Only the stretch below from the line holding "My Account (554, 90)" through the line holding "Terms & Conditions (979, 2480)" should be restated, word for word and with both ends included; pictures stay out.

## Supplied information
· · · · ·

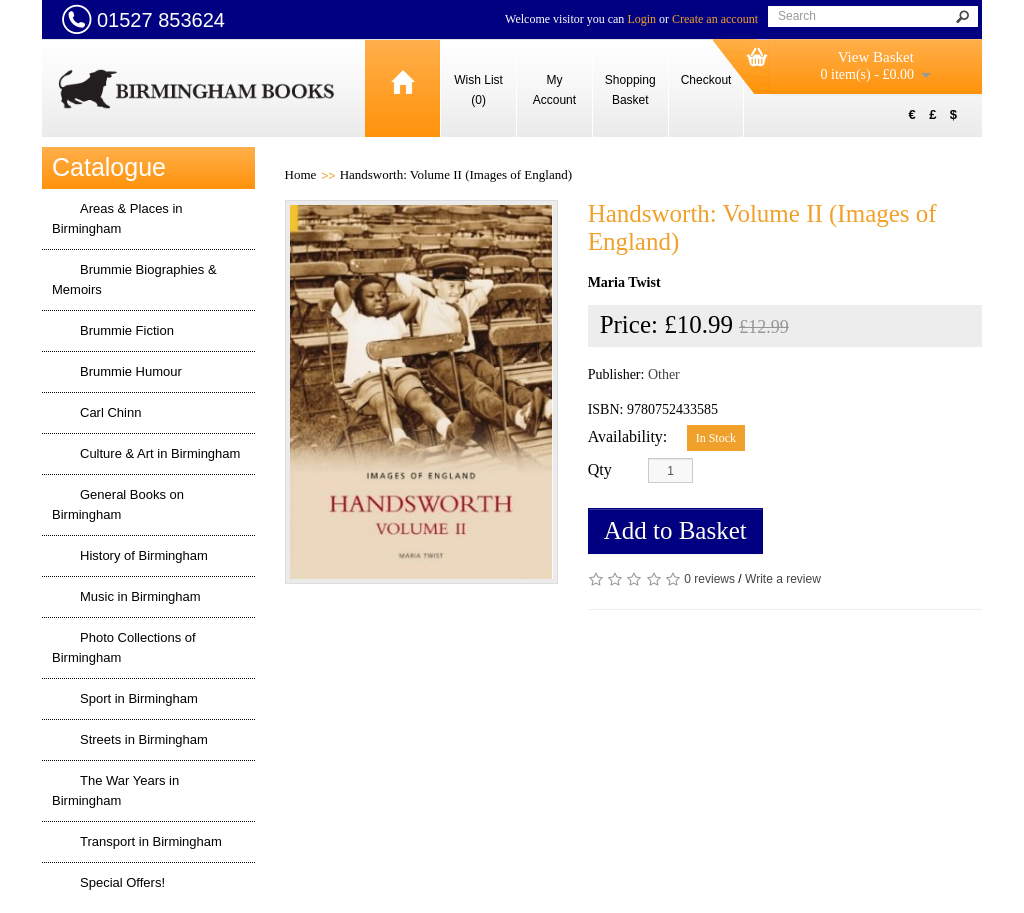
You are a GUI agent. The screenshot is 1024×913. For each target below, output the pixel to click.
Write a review (783, 579)
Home (301, 174)
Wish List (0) (478, 90)
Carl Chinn (110, 412)
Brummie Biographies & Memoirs (134, 279)
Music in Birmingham (140, 596)
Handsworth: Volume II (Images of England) (456, 174)
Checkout (706, 80)
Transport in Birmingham (151, 841)
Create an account (715, 19)
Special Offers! (122, 882)
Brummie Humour (131, 371)
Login (641, 19)
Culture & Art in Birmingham (160, 453)
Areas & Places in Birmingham (117, 218)
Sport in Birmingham (139, 698)
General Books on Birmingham (118, 504)
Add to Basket (675, 530)
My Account (554, 90)
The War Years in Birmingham (115, 790)
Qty (600, 469)
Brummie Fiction (127, 330)
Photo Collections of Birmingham (124, 647)
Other (664, 374)
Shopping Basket (630, 90)
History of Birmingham (144, 555)
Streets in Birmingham (144, 739)
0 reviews (709, 579)
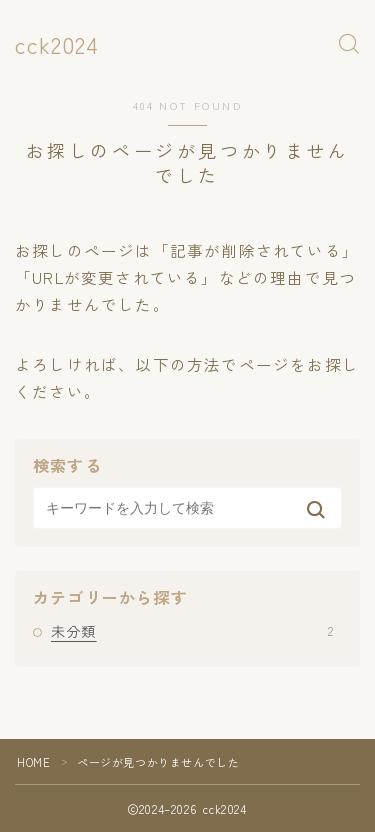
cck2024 (57, 44)
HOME (33, 762)
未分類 (192, 631)
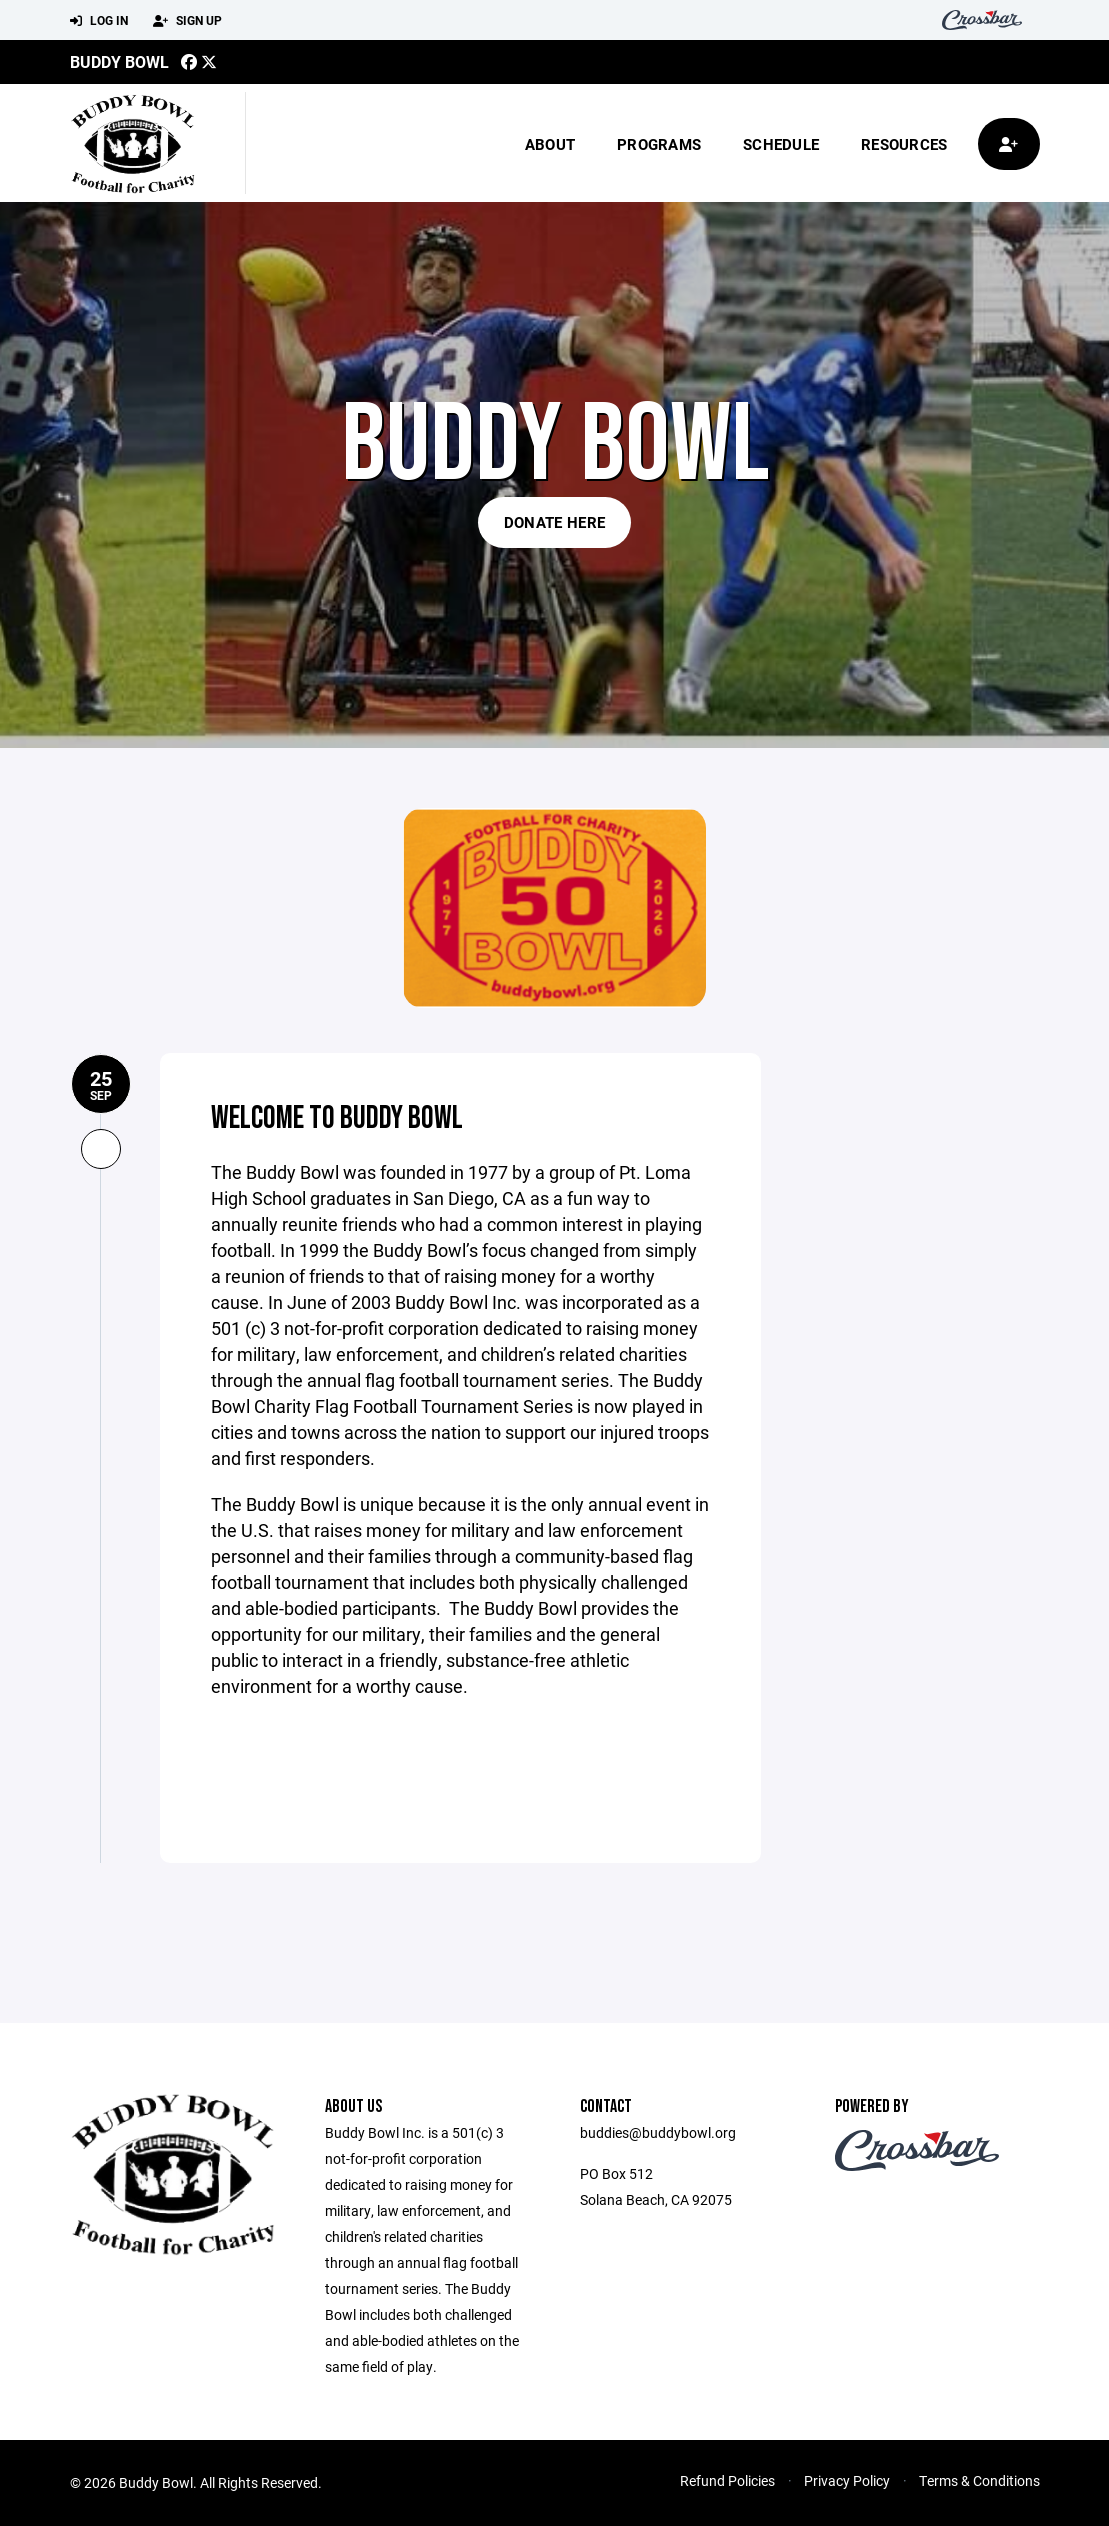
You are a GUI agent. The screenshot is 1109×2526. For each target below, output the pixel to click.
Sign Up (187, 21)
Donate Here (554, 522)
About (550, 144)
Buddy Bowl (119, 61)
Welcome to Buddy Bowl (338, 1118)
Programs (659, 144)
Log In (99, 21)
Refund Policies (727, 2480)
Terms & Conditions (979, 2480)
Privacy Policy (847, 2480)
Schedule (781, 144)
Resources (904, 144)
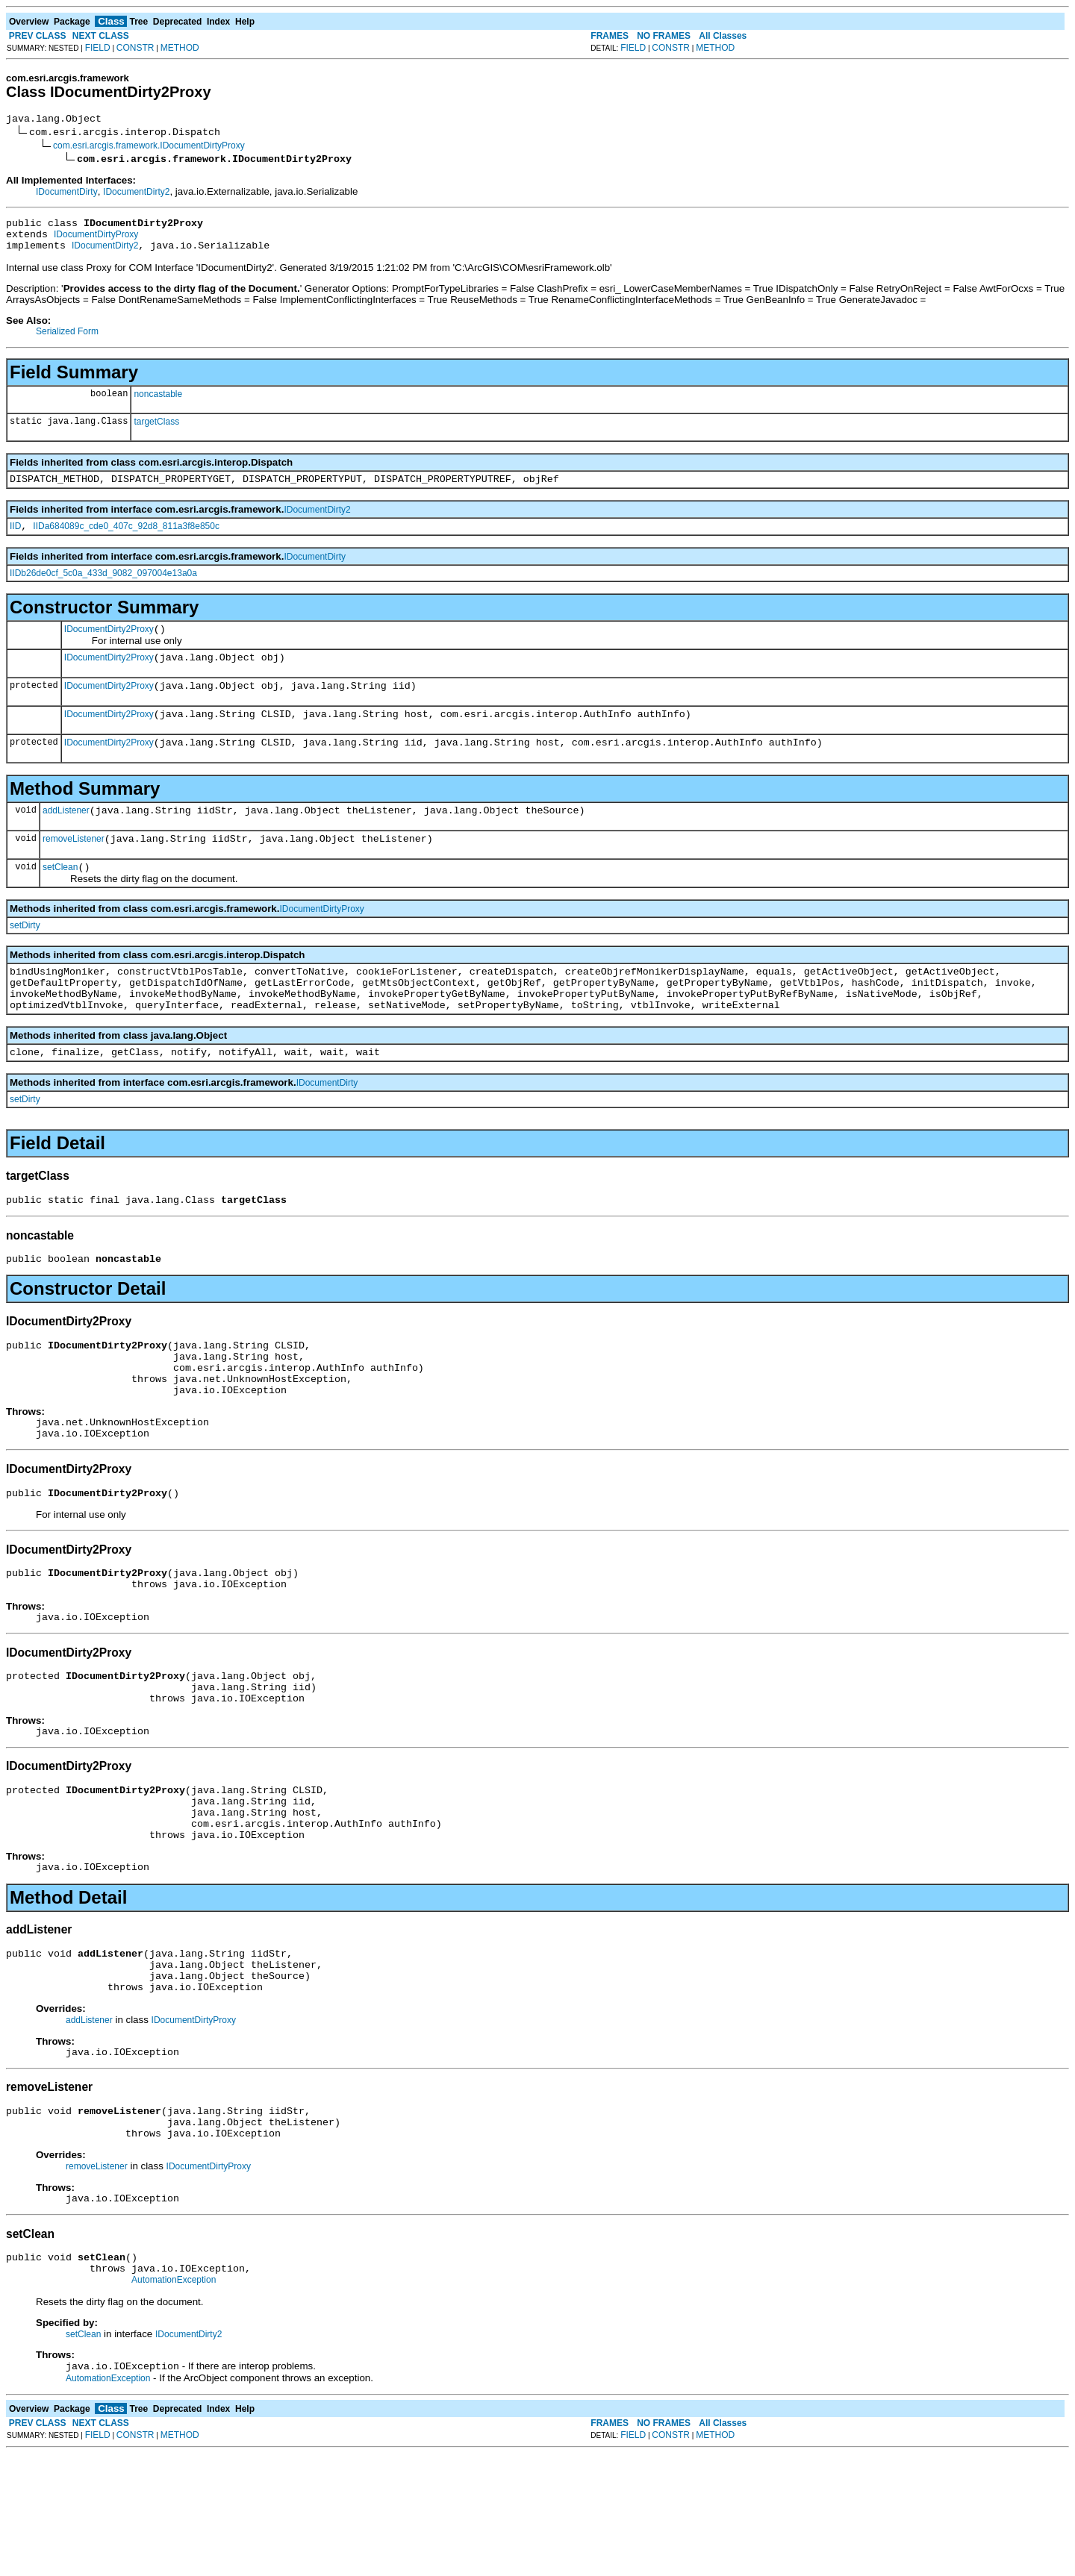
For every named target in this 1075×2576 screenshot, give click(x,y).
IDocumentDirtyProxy (96, 241)
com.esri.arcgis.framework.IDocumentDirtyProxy (149, 148)
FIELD (97, 48)
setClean (60, 898)
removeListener (74, 868)
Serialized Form (67, 340)
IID (15, 539)
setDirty (25, 956)
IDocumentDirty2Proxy (109, 645)
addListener (66, 837)
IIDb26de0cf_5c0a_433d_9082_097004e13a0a (103, 586)
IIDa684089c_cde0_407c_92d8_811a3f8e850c (126, 539)
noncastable (158, 403)
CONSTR (135, 48)
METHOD (180, 48)
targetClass (156, 430)
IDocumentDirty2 (136, 194)
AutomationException (173, 2400)
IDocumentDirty (67, 194)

· · · · ·

## Exercise output
My Account (554, 90)
The War Years in Birmingham (115, 790)
Qty (600, 469)
Brummie Fiction (127, 330)
Photo Collections of Birmingham (124, 647)
Other (664, 374)
Shopping Basket (630, 90)
History of Birmingham (144, 555)
Streets in Birmingham (144, 739)
0 reviews (709, 579)
cck2024 (57, 44)
HOME (33, 762)
未分類 (192, 631)
You are a GUI agent. The screenshot is 1109×2526. For each target below, output the pixel to click.
Sign Up (187, 21)
Donate Here (554, 522)
About (550, 144)
Buddy Bowl (119, 61)
Welcome to Buddy Bowl (338, 1118)
Programs (659, 144)
Log In (99, 21)
Refund Policies (727, 2480)
Terms & Conditions (979, 2480)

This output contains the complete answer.